Don’t Blink! Today’s Electronic Patient Record Systems are Tomorrow’s Horse-and-Buggies

By Peggy Salvatore

Given the geometric pace of change, the electronic health record systems of today are horse-and-buggies rapidly in the making. The pace of recent change means that your typical EHR will not experience obsolescence from the amount of time it took to invent the horse to the time it took to invent the horseless carriage – which is a few millennia.

Actually, EHRs are horse-and-buggies in the making from the time of the launch of HITECH in 2010 to the discovery that Meaningful Use cannot be implemented along any timeline because it has become obsolete before it hit its deadlines.

Wearable technology is galloping way ahead of the pace of regulation, and its uptake is rapid. Fitbit was the big Christmas (or Hannukah /Festivus/Winter Solstice) gift this year. A friend is monitored 24/7 after cardio ablation surgery last week. Her doc can see every beat of her heart. If your healthcare provider’s electronic patient system isn’t recording all this information to learn about you and the state of your health, it is already obsolete.

One of my favorite books, Future Shock by Alvin Toffler circa 1970, chronicled some of the early intelligence on the pace of technological change and its effect on society. Fast forward, four decades. I spent part of this holiday break reading MONEY Master the Game by leadership guru Tony Robbins who dedicated a chapter to the incredible future of medicine and technology – and he pointed out that “The Future is Brighter Than You Think”.

When Toffler wrote the first edition of his classic book, Steve Jobs and Steve Wozniak were two college-aged geeks who hadn’t yet met. Fast forward 2014, and here are passages from Robbins’ book about the state of technology today:

There’s…a “bio-pen” that allows surgeons to draw healthy cells on layers of bone and cartilage. The cells multiply and grow into nerves, muscle, and bones, healing the damaged section. The technology allows the surgeon to place cells wherever he or she wants them, in an instant.

When (Easton LaChapelle) was 14, he decided to build his own robotic hand. Hey, why not? …he scoured websites like Instructables and Hack It! to teach himself electronics, programming, and mechanics. Then he used objects he had lying around – Legos, fishing line, electronic tape, small hobby motors, and a Nintendo Power Glove – to build a prototype.
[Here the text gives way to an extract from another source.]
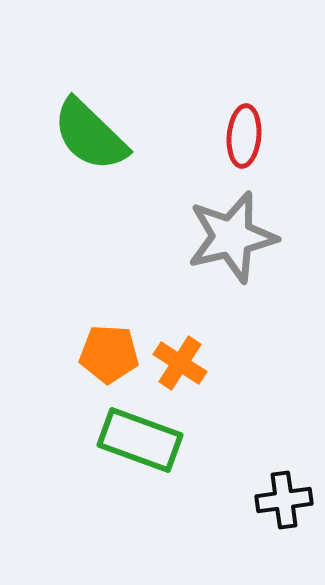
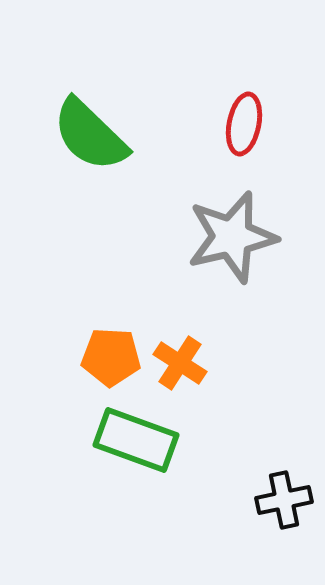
red ellipse: moved 12 px up; rotated 6 degrees clockwise
orange pentagon: moved 2 px right, 3 px down
green rectangle: moved 4 px left
black cross: rotated 4 degrees counterclockwise
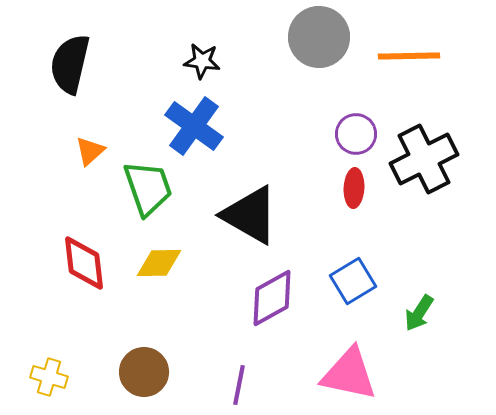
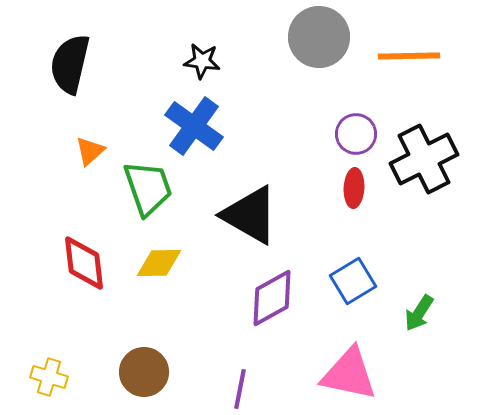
purple line: moved 1 px right, 4 px down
By the time he was 16, he had refined his design by getting access to a 3D printer and creating a mechanical hand out of layers of plastic…he met a seven-year-old girl with a prosthetic arm that cost her parents $80,000….So what do you think his new invention costs to make as opposed to the $80,000 limb…How about $250!

3D “printers” are actually minifactories that use computer files as blueprints to create three-dimensional object layer by layer. The printers can use at least 200 different liquefied or powdered materials, including plastic, glass, ceramic, titanium, nylon, chocolate – and even living cells. What can you make with them?…human tracheas, ears and teeth.
So, while we’re trying to get electronic health record systems to talk to each other from one healthcare provider’s location to another, inventors and even patients themselves are not waiting around to see how that works out.

Why are these stories important in a book about money? Quite simply, Robbins points out that as technology advances and proliferates at head-spinning speed, the costs of technological advances are coming down and the possibilities are growing geometrically.

By extension, while we fret about the cost of healthcare, the definition of healthcare is changing and the cost of the technology to achieve previously unimaginable levels of healing and wellness are dropping from unattainable to pennies a day.

By the time we get interoperability according to the regulations set forth by CMS, the definition of interoperability will most definitely have changed. And that, for my money, is a good thing.